Hamilton Health Sciences (HHS)

Status

Enrolling

Conditions

Breast Cancer

Pain Cancer

Cancer, Treatment-Related

Treatments

Behavioral: I-Can-Manage-Pain after cancer (Pain Management Program)

Study type

Interventional

Funder types

Other

Identifiers

NCT06101849

16187

Details and patient eligibility

About

The goal of this research study is to evaluate an online inter-professional pain management program for survivors of breast cancer.

The main questions it aims to answer:

whether this treatment will help address the pain management concerns of patients,
whether it is feasible to offer this treatment in the future as multi-centre randomized controlled trial (RCT).

Participants will be asked to attend a 6-week online pain management group sessions (1h/week). Participants will also be asked to fill out questionnaires before and after the program completion.

Full description

Survivors of breast cancer often experience chronic pain that is undertreated and gets in the way of their functioning, relationships, mental health, and quality of life. There is little research on the best ways of treating chronic pain in cancer that make good use of all the expertise offered by different health care providers such as nurses, psychologists, and physiotherapists. In addition, little is known about how to offer such a service in an online format.

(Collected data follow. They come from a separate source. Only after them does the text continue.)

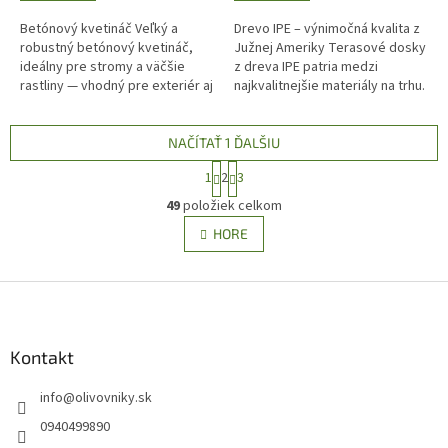
Betónový kvetináč Veľký a
Drevo IPE – výnimočná kvalita z
robustný betónový kvetináč,
Južnej Ameriky Terasové dosky
ideálny pre stromy a väčšie
z dreva IPE patria medzi
rastliny — vhodný pre exteriér aj
najkvalitnejšie materiály na trhu.
priestranné interiéry. Vďaka
Vynikajú svojou mimoriadnou
svojej masívnej konštrukcii a...
odolnosťou, prvotriednymi...
NAČÍTAŤ 1 ĎALŠIU
S
1
2
3
t
O
r
49
položiek celkom
v
á
l
HORE
n
á
k
d
o
v
Z
a
a
c
á
n
i
p
i
e
ä
Kontakt
e
p
t
r
info
@
olivovniky.sk
i
v
e
k
0940499890
y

This study aims to pilot an online interprofessional pain management program for survivors of breast cancer. The investigators would like to know whether this treatment will help address the pain management concerns of patients, and whether it is feasible to offer this treatment in the future as multi-centre randomized controlled trial (RCT).

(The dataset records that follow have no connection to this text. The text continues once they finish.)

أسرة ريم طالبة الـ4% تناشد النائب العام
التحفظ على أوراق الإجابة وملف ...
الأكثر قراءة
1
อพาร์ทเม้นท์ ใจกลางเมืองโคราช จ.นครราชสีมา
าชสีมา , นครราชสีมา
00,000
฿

Participants in the study will attend a 6-week online pain management program (I-Can-Manage-Pain after cancer) that will cover the topics of understanding cancer pain, exercises to manage pain and psychological strategies to cope with pain. Questionnaires will be administered before and after the program to assess their satisfaction and changes in outcomes related to pain, quality of life, confidence to manage their pain, and use of health care services. The feasibility of implementing the study and the program will be pre-determined by an acceptability criteria for patient recruitment, completion of questionnaires, participation in the online sessions, and satisfaction with the pain management program.

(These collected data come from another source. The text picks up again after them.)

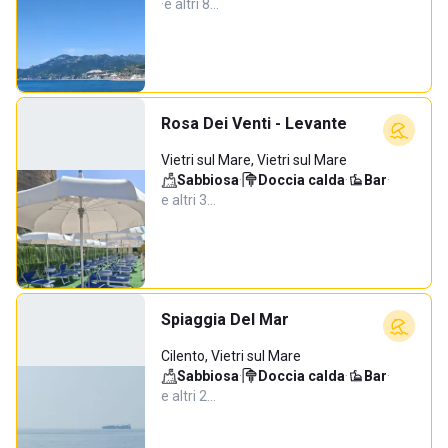
·
e altri 8…
Rosa Dei Venti - Levante
Vietri sul Mare, Vietri sul Mare
Sabbiosa
·
Doccia calda
·
Bar
·
e altri 3…
Spiaggia Del Mar
Cilento, Vietri sul Mare
Sabbiosa
·
Doccia calda
·
Bar
·
e altri 2…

It is hoped that study findings will help inform the development of treatment programs to improve post-treatment pain management and the quality of life of survivors of breast cancer patients.

Enrollment

30 estimated patients

Sex

All

Ages

18+ years old

Volunteers

No Healthy Volunteers

Inclusion criteria

diagnosis of Stage 1-3 breast cancer;
had surgical excision at least 3 months ago;
completed neoadjuvant/adjuvant chemotherapy and/or radiation treatment at least 4 months ago;
within 5 years post active cancer treatment;
persistent pain within the last 3 months that is bothersome;
medical clearance to participate in the intervention
over 18 years of age;
verbal fluency in English;
have access to internet and technology to participate in the online program. Patients currently receiving adjuvant endocrine therapy or molecularly targeted therapies or who have completed these therapies within the last 5 years are eligible to participate.

Exclusion criteria

Participants will be excluded from the study if they:
1. demonstrate significant cognitive impairment as determined by the clinical judgment of the provider;
2. have a pre-existing non-cancer pain condition,
3. have severe emotional distress that interferes with group participation as determined by scores above 15 on the Patient Health Questionnaire-9.